Pärson slams Olympic security

Alpine star Anja Pärson of Sweden has hit out at overzealous security agents who stopped her ski serviceman from being allowed to adjust her skis just before Friday night's combined slaloms.

According to skiracing.com, Pärson, who is bidding to win a medal in the women’s combined when the concluding downhill section is raced on Saturday, was reeling at the overbearing presence of security which meant there was no room for her serviceman in the start hut.

“Every time with the Olympic Games it is something,” the 24-year-old Pärson after the two slalom runs were complete.

“On the first run people who should not be allowed at the start are at the start, trying to do something.”

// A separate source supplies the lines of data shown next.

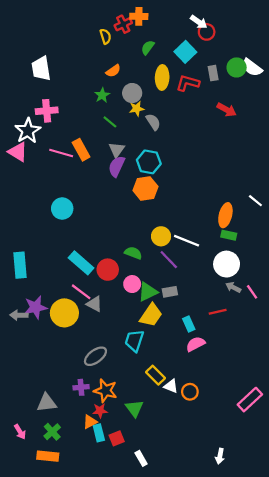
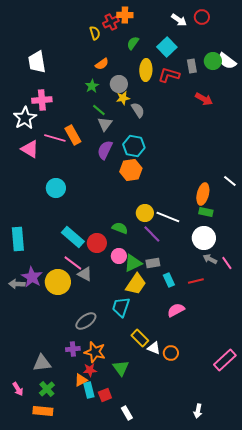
red circle: (207, 32) -> (202, 17), moved
gray triangle: (117, 150) -> (105, 124), moved
pink triangle: (18, 152) -> (30, 149), moved
purple star: (36, 307) -> (32, 277), turned -30
cyan rectangle: (189, 324) -> (169, 280), moved

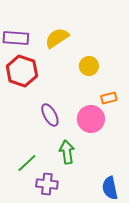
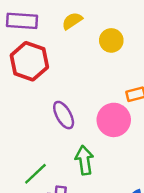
yellow semicircle: (57, 38) -> (72, 21), size x0.7
yellow circle: (89, 66) -> (111, 40), moved

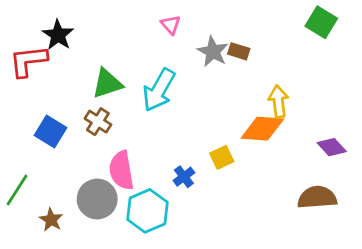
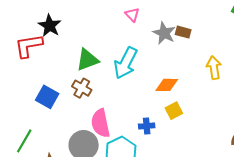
orange diamond: (262, 129) -> (167, 85), moved, size x0.7
blue cross: (184, 177) -> (147, 126), turned 35

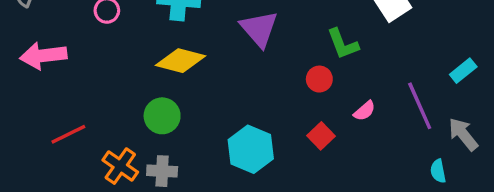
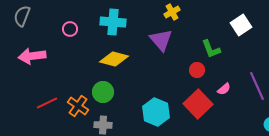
red square: (321, 136) -> (198, 104), size x1.8
orange cross: (120, 166) -> (78, 106), moved

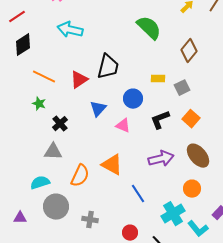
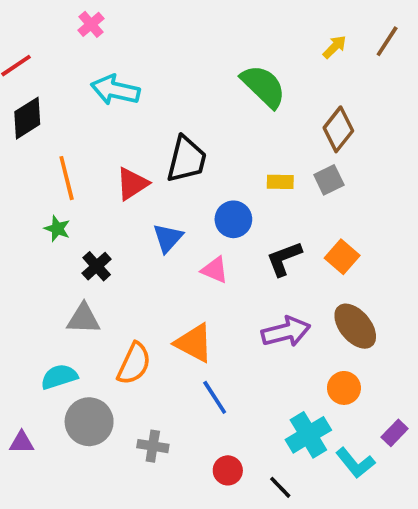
orange line: (44, 77) -> (67, 178), turned 50
gray square: (182, 88) -> (329, 180), moved
blue line: (138, 194) -> (215, 397), moved

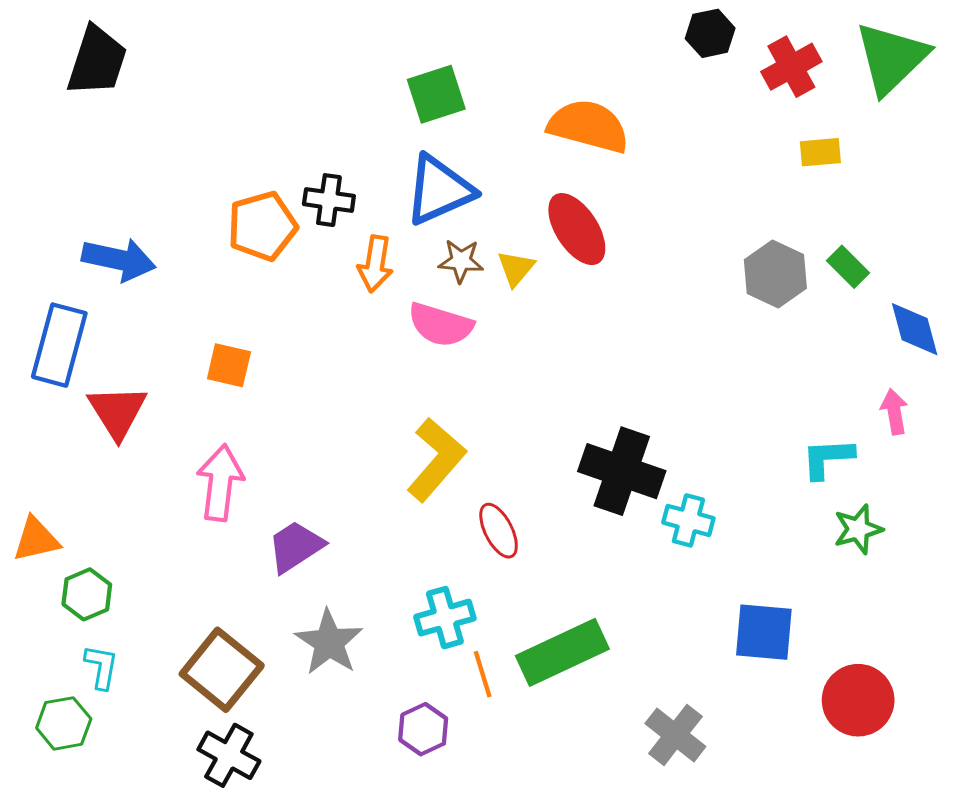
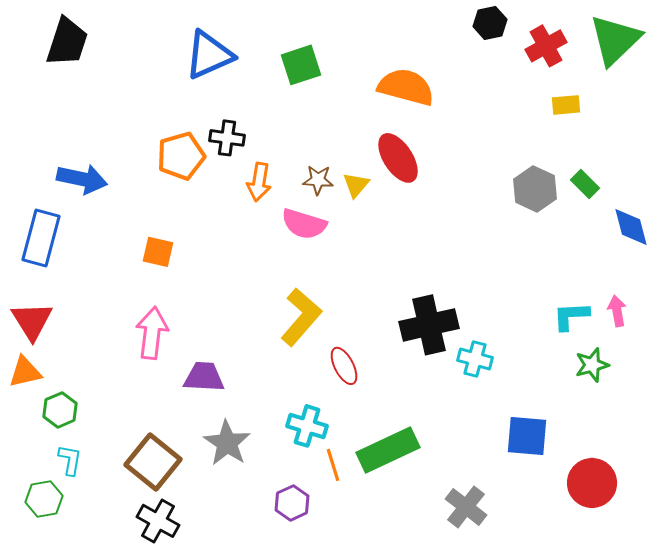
blue triangle: (439, 190) -> (209, 55), moved
red triangle: (117, 412) -> (32, 321), moved
pink arrow: (894, 412) -> (617, 311), moved
black cross: (622, 471) -> (429, 325), turned -32
purple trapezoid: (296, 547) -> (204, 377), turned 36
cyan cross: (445, 618) -> (307, 426), turned 33

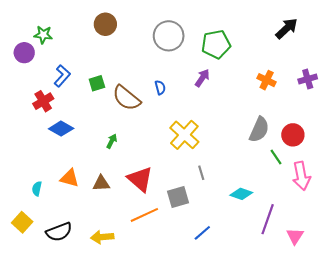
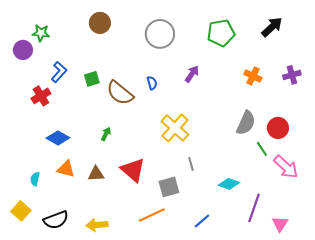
green pentagon: (216, 44) -> (221, 33), moved
blue diamond: (61, 129) -> (58, 138), moved
pink arrow: (301, 176) -> (286, 167), turned -36
orange line: (144, 215) -> (152, 215), moved
blue line: (202, 233) -> (202, 221), moved

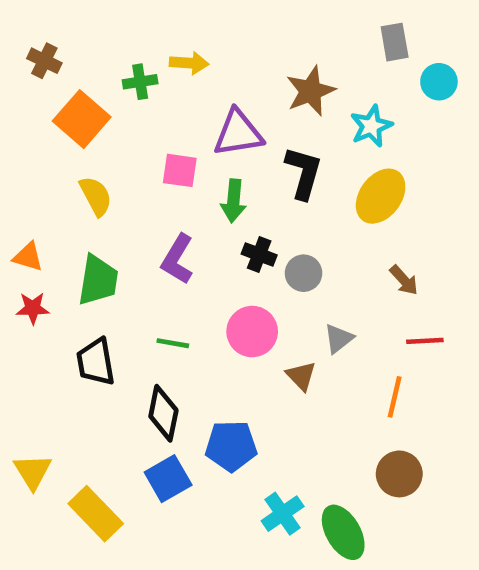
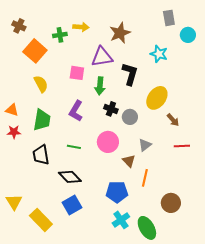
brown star: (311, 91) -> (120, 33), moved
cyan star: (371, 126) -> (159, 54), turned -30
yellow ellipse: (381, 196) -> (157, 98), moved
orange line: (395, 397) -> (145, 178), moved
black diamond: (163, 413) -> (70, 177), turned -55
blue pentagon: (231, 446) -> (117, 192), moved

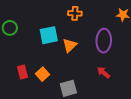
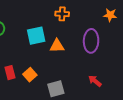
orange triangle: (70, 45) -> (57, 46), turned 42
red arrow: (103, 73) -> (95, 81), moved

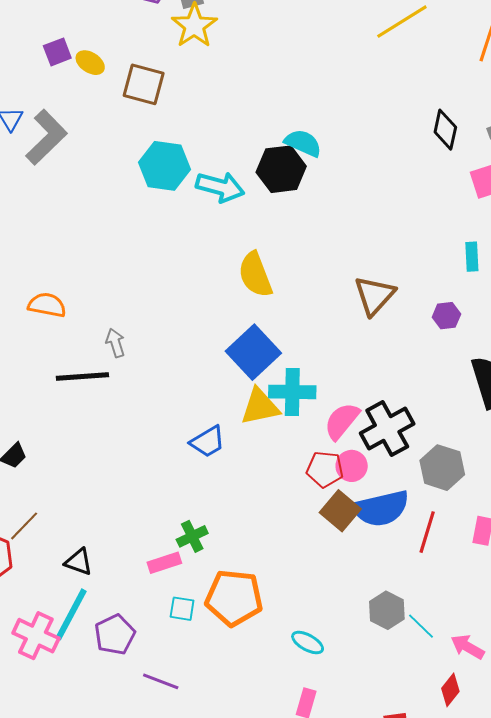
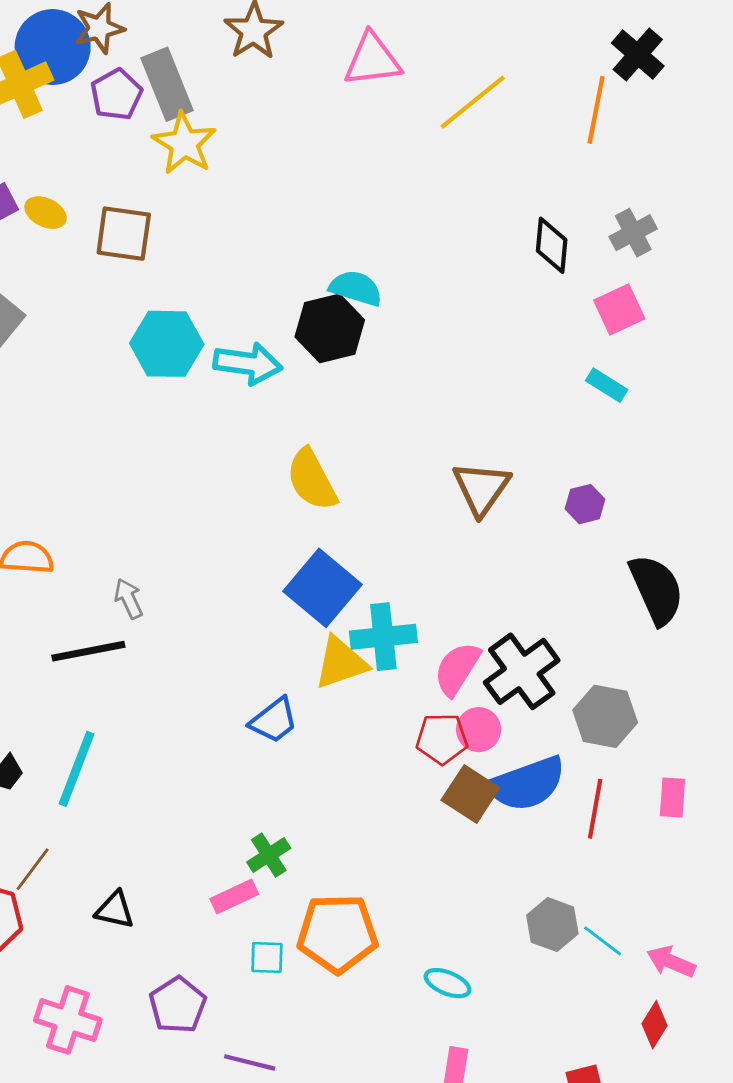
cyan rectangle: (472, 257) -> (607, 385), moved, turned -48
cyan line: (71, 614) -> (76, 769), moved

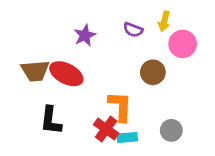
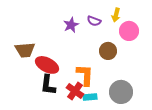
purple star: (85, 35) -> (71, 25), moved
red ellipse: (66, 74) -> (47, 65), moved
black L-shape: (51, 120) -> (48, 85), moved
gray circle: (171, 130) -> (121, 92), size x1.5

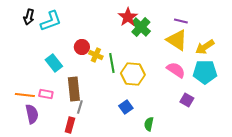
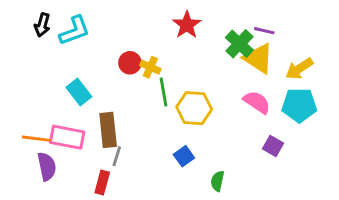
green cross: (141, 27) -> (239, 44), moved
red circle: (82, 47) -> (130, 63), moved
yellow cross: (96, 55) -> (150, 67), moved
pink rectangle: (46, 94) -> (67, 137), size x1.6

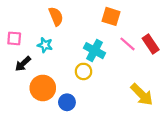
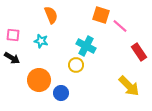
pink line: (128, 44) -> (120, 26), moved
red rectangle: (151, 44) -> (139, 52), moved
black arrow: (23, 64) -> (12, 58), moved, turned -105

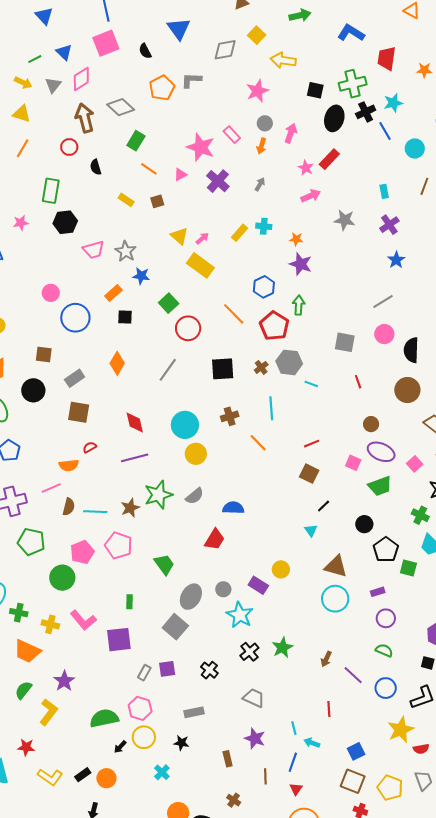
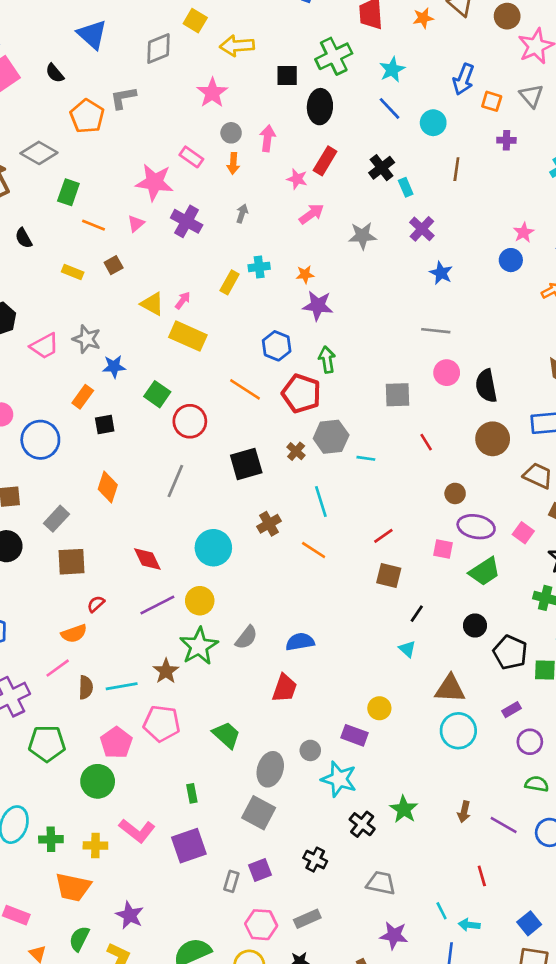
black cross: (366, 112) -> (382, 168), moved
gray line: (383, 301) -> (436, 331), turned 50
yellow circle: (196, 454) -> (200, 601), moved
pink hexagon: (140, 708) -> (261, 925), moved

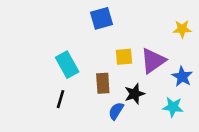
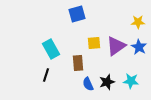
blue star: (182, 77) -> (139, 47), moved
black star: (135, 94) -> (107, 82), moved
blue semicircle: (116, 111) -> (88, 84), turned -56

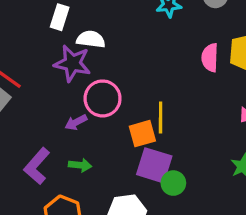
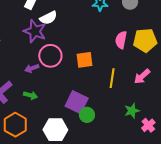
white semicircle: (91, 39) -> (48, 18), turned 138
yellow line: (161, 118) -> (112, 78), moved
orange square: (142, 134) -> (85, 60), moved

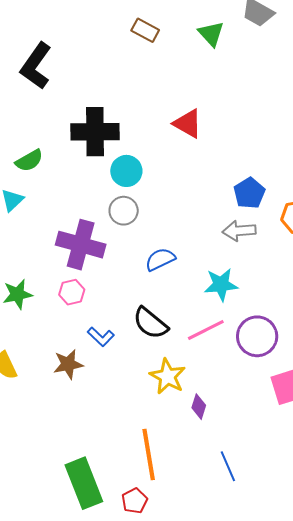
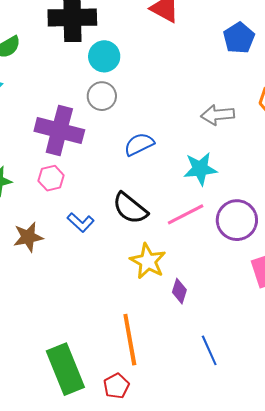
blue pentagon: (249, 193) -> (239, 38), moved
brown star: (68, 364) -> (28, 237), moved

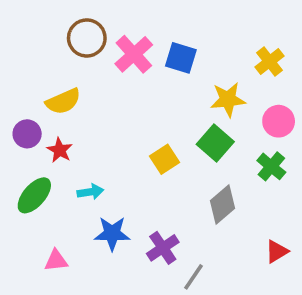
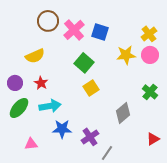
pink circle: (279, 121) -> (150, 55), moved
purple circle: (27, 134) -> (15, 83), moved
green square: (215, 143) -> (84, 63), moved
red star: (60, 150) -> (41, 83), moved
cyan arrow: (90, 192) -> (50, 106), size x1.5

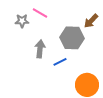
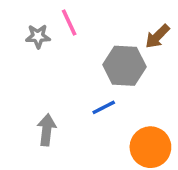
pink line: (40, 13) -> (69, 23), turned 35
gray arrow: (40, 49) -> (47, 130), moved

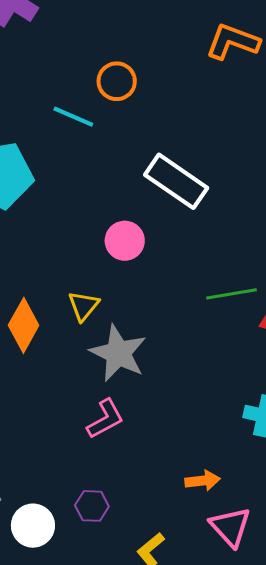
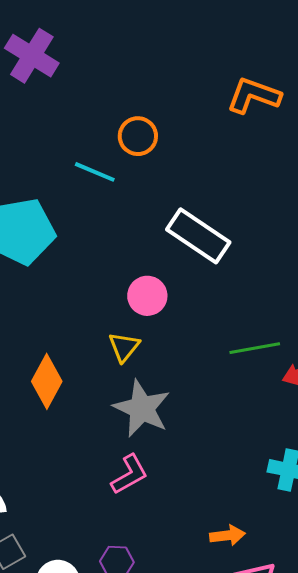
yellow triangle: (84, 306) -> (124, 347), moved

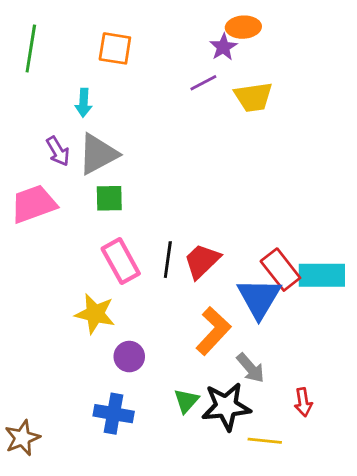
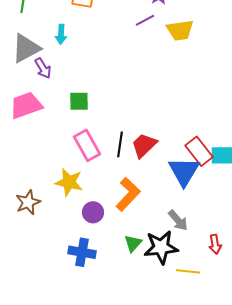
gray triangle: (98, 154) -> (26, 48), moved
orange L-shape: (213, 331) -> (128, 194), moved
brown star: (22, 438) -> (28, 202), moved

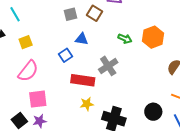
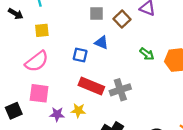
blue square: (66, 55) -> (80, 55), turned 32
gray cross: (108, 66) -> (120, 90), moved
yellow star: (87, 104) -> (78, 110), moved
purple star: (40, 121) -> (57, 114), moved

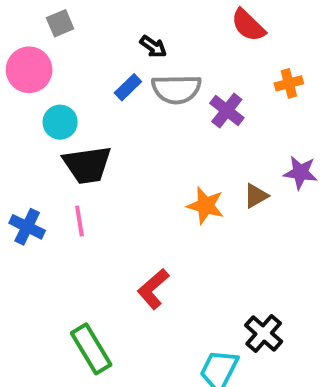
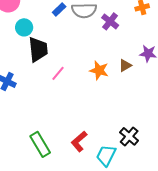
black trapezoid: (87, 165) -> (38, 49), turned -88
pink line: (79, 221) -> (58, 73), moved, turned 49
red L-shape: (153, 289) -> (79, 141), moved

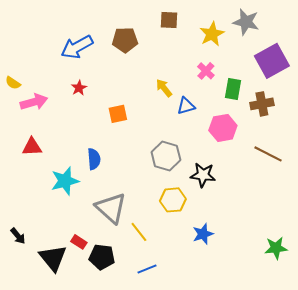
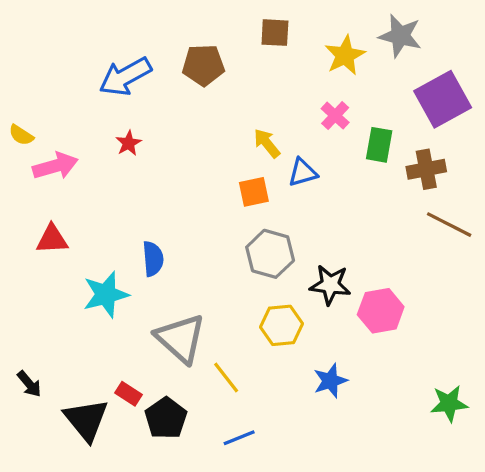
orange square: (118, 114) -> (254, 192), moved
pink hexagon: (223, 128) -> (381, 311), moved
brown line: (268, 154) -> (449, 225), moved
black pentagon: (102, 257) -> (166, 418), turned 30

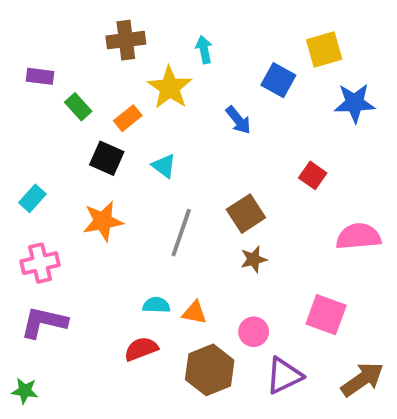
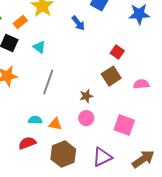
brown square: (246, 214) -> (111, 76), moved
pink semicircle: (358, 236) -> (141, 84), size x0.7
pink circle: (254, 332) -> (86, 118), moved

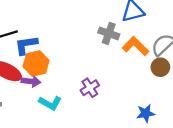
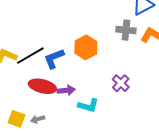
orange hexagon: (36, 63) -> (86, 47), moved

Security at the Olympics is tight, and everyone entering a venue must pass through scanning machines that are manned by the Italian carabinieri police.

However Pärson’s serviceman Ales Sopotnik said there were so many police and security agents inside the start hut that he could not get near his athlete to finetune her race preparations.

“I could not go over there next to her and prepare the skis,” said Sopotnik.

“All the other people were inside, like soldiers and police, and for me there was no room.

“It was a little pathetic. That was kind of the Italian show. It probably disturbed Anja a little bit, but Saturday is a different day.”

Pärson sits fourth in the combined standings ahead of the decisive downhill, which will be held at 1400 local time.

Slalom specialist Marlies Schild of Austria leads the field with a 0.46sec lead on Kostelic.

Another Austrian, Kathrin Zettel, is sitting third at 0.53sec just ahead of Pärson, who is 0.84sec off Schild’s pace.